- **Exercise objective**: Return every record below exactly as given, images excluded.

- **Information shown**:
________

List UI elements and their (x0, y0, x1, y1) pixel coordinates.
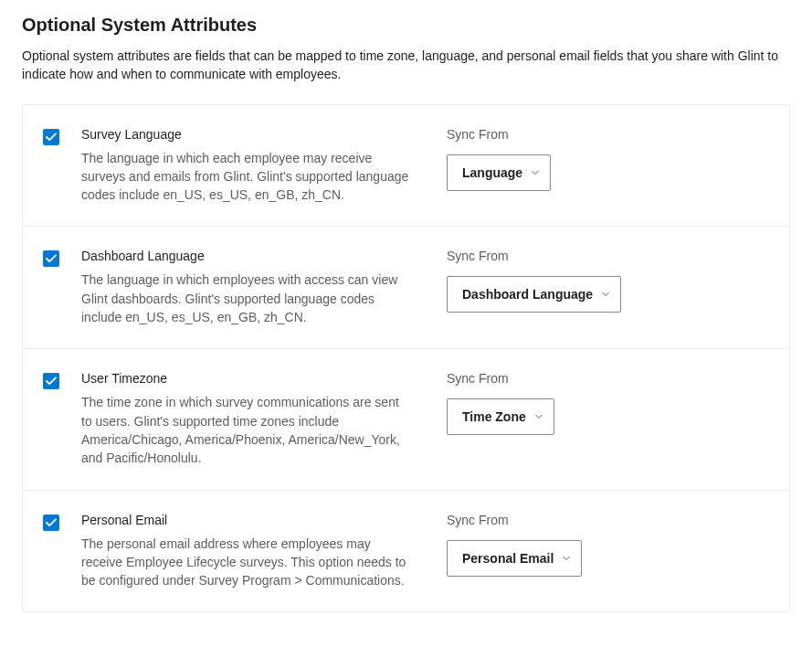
dropdown-value: Time Zone (462, 409, 526, 424)
attribute-checkbox[interactable] (43, 129, 59, 145)
chevron-down-icon (530, 167, 541, 178)
sync-from-dropdown[interactable]: Dashboard Language (447, 276, 621, 313)
chevron-down-icon (533, 411, 544, 422)
attribute-description: The language in which employees with acc… (81, 270, 410, 326)
check-icon (46, 517, 57, 528)
sync-from-label: Sync From (447, 249, 739, 263)
attribute-description: The language in which each employee may … (81, 149, 410, 205)
check-icon (46, 132, 57, 143)
attribute-title: Personal Email (81, 513, 410, 527)
attribute-title: User Timezone (81, 371, 410, 386)
attributes-panel: Survey Language The language in which ea… (22, 104, 790, 613)
attribute-title: Survey Language (81, 127, 410, 142)
sync-from-label: Sync From (447, 371, 739, 386)
attribute-checkbox[interactable] (43, 514, 59, 531)
sync-from-label: Sync From (447, 513, 739, 527)
sync-from-dropdown[interactable]: Language (447, 154, 551, 191)
page-title: Optional System Attributes (22, 15, 790, 36)
attribute-description: The personal email address where employe… (81, 535, 410, 590)
chevron-down-icon (600, 289, 611, 300)
attribute-row: User Timezone The time zone in which sur… (23, 349, 789, 490)
dropdown-value: Personal Email (462, 551, 554, 566)
page-description: Optional system attributes are fields th… (22, 47, 780, 84)
sync-from-label: Sync From (447, 127, 739, 142)
attribute-title: Dashboard Language (81, 249, 410, 263)
attribute-row: Personal Email The personal email addres… (23, 491, 789, 612)
attribute-row: Survey Language The language in which ea… (23, 105, 789, 228)
dropdown-value: Language (462, 165, 522, 180)
attribute-description: The time zone in which survey communicat… (81, 393, 410, 467)
attribute-row: Dashboard Language The language in which… (23, 227, 789, 349)
dropdown-value: Dashboard Language (462, 287, 593, 302)
check-icon (46, 376, 57, 387)
check-icon (46, 253, 57, 264)
sync-from-dropdown[interactable]: Time Zone (447, 398, 554, 435)
attribute-checkbox[interactable] (43, 373, 59, 389)
attribute-checkbox[interactable] (43, 250, 59, 267)
chevron-down-icon (561, 553, 572, 564)
sync-from-dropdown[interactable]: Personal Email (447, 540, 582, 577)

________

- **Output for this exercise**:
List UI elements and their (x0, y0, x1, y1) pixel coordinates.
dropdown-value: Time Zone (462, 409, 526, 424)
attribute-checkbox[interactable] (43, 129, 59, 145)
chevron-down-icon (530, 167, 541, 178)
sync-from-dropdown[interactable]: Dashboard Language (447, 276, 621, 313)
chevron-down-icon (533, 411, 544, 422)
attribute-description: The language in which employees with acc… (81, 270, 410, 326)
check-icon (46, 517, 57, 528)
sync-from-label: Sync From (447, 249, 739, 263)
attribute-description: The language in which each employee may … (81, 149, 410, 205)
check-icon (46, 132, 57, 143)
attribute-title: Personal Email (81, 513, 410, 527)
attribute-title: User Timezone (81, 371, 410, 386)
attributes-panel: Survey Language The language in which ea… (22, 104, 790, 613)
attribute-title: Survey Language (81, 127, 410, 142)
sync-from-label: Sync From (447, 371, 739, 386)
attribute-checkbox[interactable] (43, 514, 59, 531)
sync-from-label: Sync From (447, 513, 739, 527)
sync-from-dropdown[interactable]: Language (447, 154, 551, 191)
page-title: Optional System Attributes (22, 15, 790, 36)
attribute-description: The personal email address where employe… (81, 535, 410, 590)
chevron-down-icon (600, 289, 611, 300)
attribute-row: User Timezone The time zone in which sur… (23, 349, 789, 490)
dropdown-value: Personal Email (462, 551, 554, 566)
page-description: Optional system attributes are fields th… (22, 47, 780, 84)
sync-from-label: Sync From (447, 127, 739, 142)
attribute-title: Dashboard Language (81, 249, 410, 263)
attribute-row: Personal Email The personal email addres… (23, 491, 789, 612)
attribute-row: Survey Language The language in which ea… (23, 105, 789, 228)
dropdown-value: Language (462, 165, 522, 180)
attribute-description: The time zone in which survey communicat… (81, 393, 410, 467)
attribute-row: Dashboard Language The language in which… (23, 227, 789, 349)
dropdown-value: Dashboard Language (462, 287, 593, 302)
check-icon (46, 376, 57, 387)
check-icon (46, 253, 57, 264)
sync-from-dropdown[interactable]: Time Zone (447, 398, 554, 435)
attribute-checkbox[interactable] (43, 373, 59, 389)
attribute-checkbox[interactable] (43, 250, 59, 267)
chevron-down-icon (561, 553, 572, 564)
sync-from-dropdown[interactable]: Personal Email (447, 540, 582, 577)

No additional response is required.